Maamoun TK maamoun.tk@googlemail.com writes:
Thanks for the clarification, I just misunderstanded the division with the partial reduction in a previous reply.
Ok, so you mean a polynomial division of b_0(x) by P(x) where P(x) = X^128
- X^127 + X^126 + X^121 + 1
b_0(x)/P(x) = (b_0(x)*(p^-1 mod P(x))) mod P(x) b_0(x)/P(x) = (b_0(x)*(p')) mod P(x) P(x) = X^64 + X^63 + X^62 + X^57 P' = p^-1 mod P(x) = X^63 + X^62 + X^57 so the constant 0xC2
Hmm, I'm not following you (and it seems you are using P(x) to refer to two different polynomials). The operation is a bit similar to Montgomery redc, and it has taken me some time to get used to the initially strange mix of operations mod P(x) and mod x^k (or in the integer case, it's a mix of mod m, with m odd, and mod 2^k).
b_0(x) / x^64 (mod P(x))
can be computed in two different ways, giving the same result:
(i) Compute the inverse u(x) = (x^64){-1} mod P(x), then multiply b_0(x) u(x) (mod P(x))

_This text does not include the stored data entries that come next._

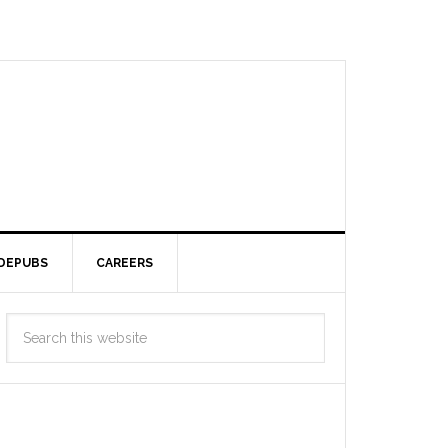
DEPUBS
CAREERS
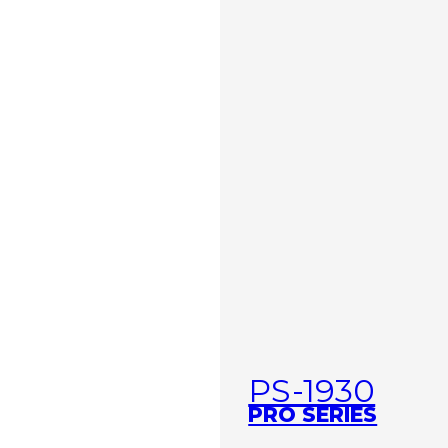
PS-1930
PRO SERIES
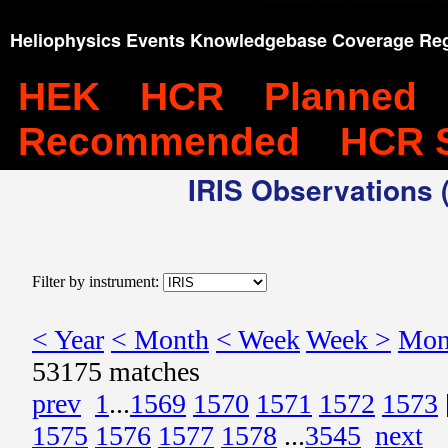
Heliophysics Events Knowledgebase Coverage Reg
HEK
HCR
Planned
Recommended
HCR 
IRIS Observations (
Filter by instrument:
< Year
< Month
< Week
Week >
Mon
53175 matches
prev
1
...
1569
1570
1571
1572
1573
1575
1576
1577
1578
...
3545
next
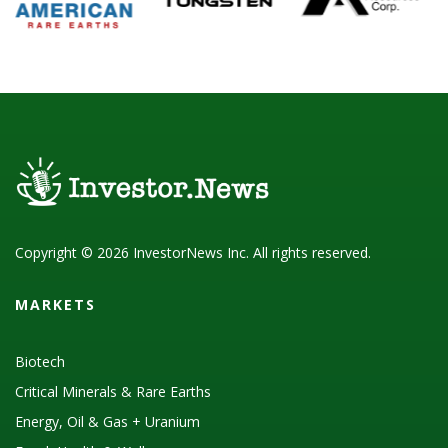
Copyright © 2026 InvestorNews Inc. All rights reserved.
MARKETS
Biotech
Critical Minerals & Rare Earths
Energy, Oil & Gas + Uranium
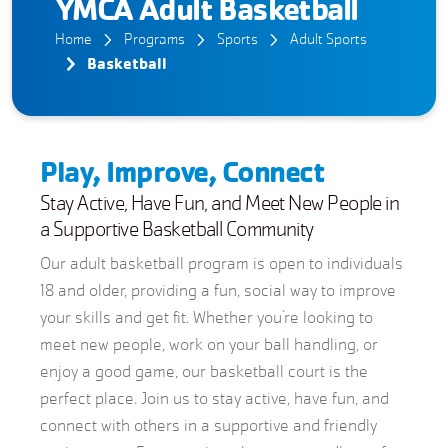
YMCA Adult Basketball
Home
Programs
Sports
Adult Sports
Basketball
Play, Improve, Connect
Stay Active, Have Fun, and Meet New People in
a Supportive Basketball Community
Our adult basketball program is open to individuals
18 and older, providing a fun, social way to improve
your skills and get fit. Whether you’re looking to
meet new people, work on your ball handling, or
enjoy a good game, our basketball court is the
perfect place. Join us to stay active, have fun, and
connect with others in a supportive and friendly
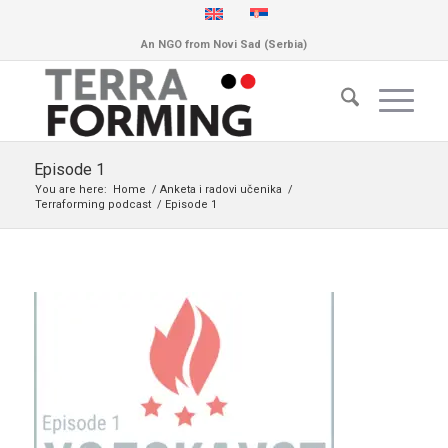
An NGO from Novi Sad (Serbia)
Episode 1
You are here:
Home
/
Anketa i radovi učenika
/
Terraforming podcast
/
Episode 1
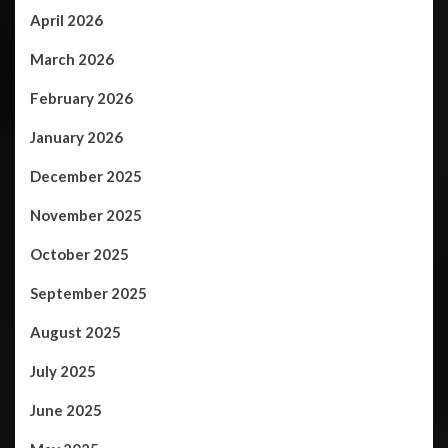
April 2026
March 2026
February 2026
January 2026
December 2025
November 2025
October 2025
September 2025
August 2025
July 2025
June 2025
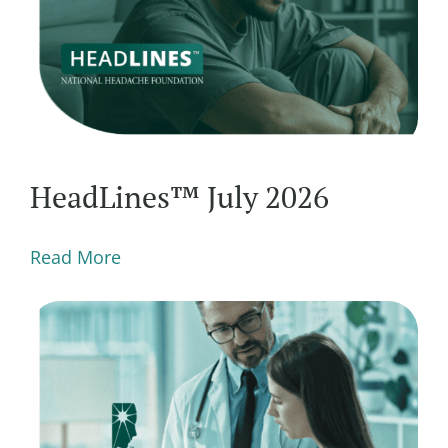
HeadLines™ July 2026
Read More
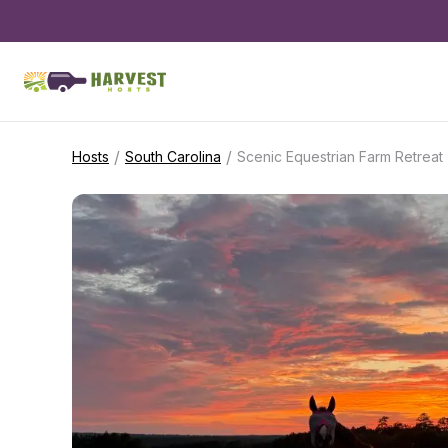
/
/
Hosts
South Carolina
Scenic Equestrian Farm Retreat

We get u(x) = x^64 + x^63 + x^62 + x^57, with degree only 64. (This is thanks to the special structure of P(x); an inverse of some arbitrary element mod a 128-degree polynomial would be expected to be larger).
(ii) Add a multiple of P(x) to b_0(x) to make the the lowest 64 coefficients all cancel, then divide by x^64 by simply shifting / subtracting 64 from exponents of remaining terms. And because of the special structure of P(x), P(x) = 1 mod x^64, the right multiple is b_0(x) P(x). So
b_0(x) + P(x) b_0(x)
is a degree 191 polynomial, with the least 64 coefficients all zero. When simplified, it boils down to the same b_0(x) u(x), no additional reduction needed.
I tend to think about reductions (from either end) in terms of cancelling bits, so to me, (ii) is a familiar way to think about it.
let me show you part of the new implementation of _nettle_gcm_init_key in PPC
C --- calculate [H = H << 1 modulo polynomial] --- vupkhsb EMSB,H C extend most significant
bit to first byte vspltisb B1,1 C 0x01010101010101010101010101010101 vspltb EMSB,EMSB,0 C first byte quadword-extend vsl H,H,B1 C H = H << 1 vand EMSB,EMSB,POLY C EMSB &= 0xC2000000000000000000000000000001 vxor ZERO,ZERO,ZERO C 0x00000000000000000000000000000000 vxor H,H,EMSB C H ^= EMSB
xxmrghd VSR(POLY_L),VSR(ZERO),VSR(POLY) C
0x0000000000000000C200000000000000 xxmrghd VSR(POLY_H),VSR(POLY),VSR(ZERO) C 0xC2000000000000000000000000000000
C --- calculate [H^2 = H*H] --- xxswapd VSR(Hm),VSR(H) vpmsumd HP,H,POLY_L vxor L,HP,Hm xxmrghd VSR(M),VSR(H),VSR(HP) xxmrgld VSR(L),VSR(H),VSR(L) vpmsumd R,M,H vpmsumd F,L,H vpmsumd T,F,POLY_H xxswapd VSR(F),VSR(F) vxor R,R,T vxor R,R,F
R still yields the wrong value of H^2, did I miss something in the implementation or did it wrong?
I'm afraid I don't follow all details (and I would suggest trying to get the most basic variant working first, doing only a single block at a time). But one potential issue is the powers of x. If H(x) is the original key, then I think you need to precompute values corresponding to
x H(x) (mod P(x)) x H(x)^2 (mod P(x))
But it looks like you may be computing
(x H(x))^2 / x^128 = x^2 H(x)^2 / x^128
which is different. It's easy to get confused, but I think the precomputation needs a standard mod P(x), i.e., adding a multiple of P(x) cancelling the most significant coefficients, rather than the more efficient reduction cancelling the least significant coefficients.
If you're familiar with montgomery multiplication of integers, there it's possible to consistently use the operation a,b -> ab / 2^k everywhere, but that requires that all inputs are transformed to montgomery form, a --> 2^k a mod m. And in this case, it's desirable to scale the precomputed values appropriately, so no such transformation is needed for the inputs corresponding to message blocks.
To compute more powers of H, one could do the standard reduction only once, essentially transforming H to montgomery form,
H' = H(x) x^128 (mod P(x)),
then further powers of H can use the reduction of least significant coefficients,
(x H(x)) H' / x^128 = x H(x)^2
(x H(x)^2) H' / x^128 = x H(x)^3
etc.
Regards, /Niels